The issue of how to reliably generate, or source, customer insights and translate them into better products, processes, and delivery channels for customers was a major theme of the “Clients at the Center” event convened by CGAP on December 1, 2011. In lively discussions including researchers, financial service providers, and funders working on financial inclusion, three questions emerged as a priority for providers interested in systematic, client-centric product development.

  • How to source insights? There are a number of method(s) an institution can employ to discover useful insights about potential clients’ needs, preferences, and behavior.  While quantitative research is a useful starting point, qualitative research will help institutions develop deeper insights into customer behavior. Common techniques include direct observation of customers for a few hours or days at a time, customer surveys, and focus groups.

  • Who does the sourcing of insights? An institution may choose to invest in an internal, dedicated team focused on sourcing insights. Or if building internal capacity is not an option, they may contract an external market research firm.

  • What is the process used to transform insights into action? Once an institution has generated customer insights, the difficult work of transforming an “aha” moment into a tangible “so what?” starts. Processes must be in place to translate insights into tangible benefits for the clients.

These questions are as relevant when it comes to serving youth, who are less understood than many other bottom-of-the-pyramid segments traditionally served. Understanding the lifestyle and behavior of low-income youth can help design products that are relevant and cost-effective.

As we explore these questions, three different models begin to emerge: the in-house model, the outsourced model and the hybrid model.

In the in-house model, an institution builds internal capability to conduct market research and turn insights into products.  The advantage of this model is that it aligns incentives extremely well, since the same staff is responsible for generating the insights and turning them into products. However, doing this well requires a high level of management commitment, and even a shift in organizational culture in many cases. Management must decide whether it wants to invest in building new competencies or whether it is satisfied sourcing these from outside. The IFMR Trust is one organization that embraces this model.

In the outsourced model, the institution brings in an outside firm, like frog, MicroSave, or IDEO, to conduct market research. After conducting research, the firm delivers a report with actionable insights and ideas for products. This model allows staff of the financial service provider to focus on their core business, while leveraging the expertise of specialists. Specialized firms can be highly effective and bring fresh perspectives. However, the onus of translating insights into better products still lies with the financial service provider which may be less vested in the outcome since its staff did not lead the discovery process. Strong processes that work seamlessly to take an external report and turn it into a new product for the provider are critical, but not easy to establish. To design youth products, most of the YouthSave financial institution partners have followed this approach.

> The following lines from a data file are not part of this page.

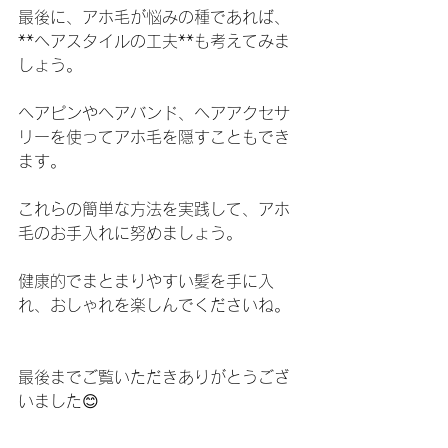
最後に、アホ毛が悩みの種であれば、
**ヘアスタイルの工夫**も考えてみま
しょう。
ヘアピンやヘアバンド、ヘアアクセサ
リーを使ってアホ毛を隠すこともでき
ます。
これらの簡単な方法を実践して、アホ
毛のお手入れに努めましょう。
健康的でまとまりやすい髪を手に入
れ、おしゃれを楽しんでくださいね。
最後までご覧いただきありがとうござ
いました😊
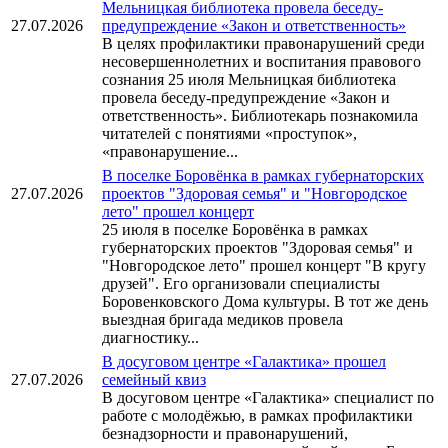
Мельницкая библиотека провела беседу-
27.07.2026
предупреждение «Закон и ответственность»
В целях профилактики правонарушений среди
несовершеннолетних и воспитания правового
сознания 25 июля Мельницкая библиотека
провела беседу-предупреждение «Закон и
ответственность». Библиотекарь познакомила
читателей с понятиями «проступок»,
«правонарушение...
В поселке Боровёнка в рамках губернаторских
27.07.2026
проектов "Здоровая семья" и "Новгородское
лето" прошел концерт
25 июля в поселке Боровёнка в рамках
губернаторских проектов "Здоровая семья" и
"Новгородское лето" прошел концерт "В кругу
друзей". Его организовали специалисты
Боровенковского Дома культуры. В тот же день
выездная бригада медиков провела
диагностику...
В досуговом центре «Галактика» прошел
27.07.2026
семейный квиз
В досуговом центре «Галактика» специалист по
работе с молодёжью, в рамках профилактики
безнадзорности и правонарушений,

The hybrid modelhas been gaining traction over the last few years. The model consists of specialized companies establishing product innovation labs housed within a financial service provider, but essentially run as independent entities. This model seeks to solve the problem of tightly linking research and insights to action by nesting the lab within the organizational structure of the provider, while also creating autonomy for lab staff to think out of the box. Organizations like Grameen Foundation AppLab are pioneers in this model.

Of course, there are many variations to these three approaches. The financial inclusion community does not need to reinvent the wheel and can certainly learn from the P&Gs and Googles of the world. That said there might be limits to how many parallels can be drawn since selling financial services is not the same as selling personal grooming products or refrigerators. Or is it?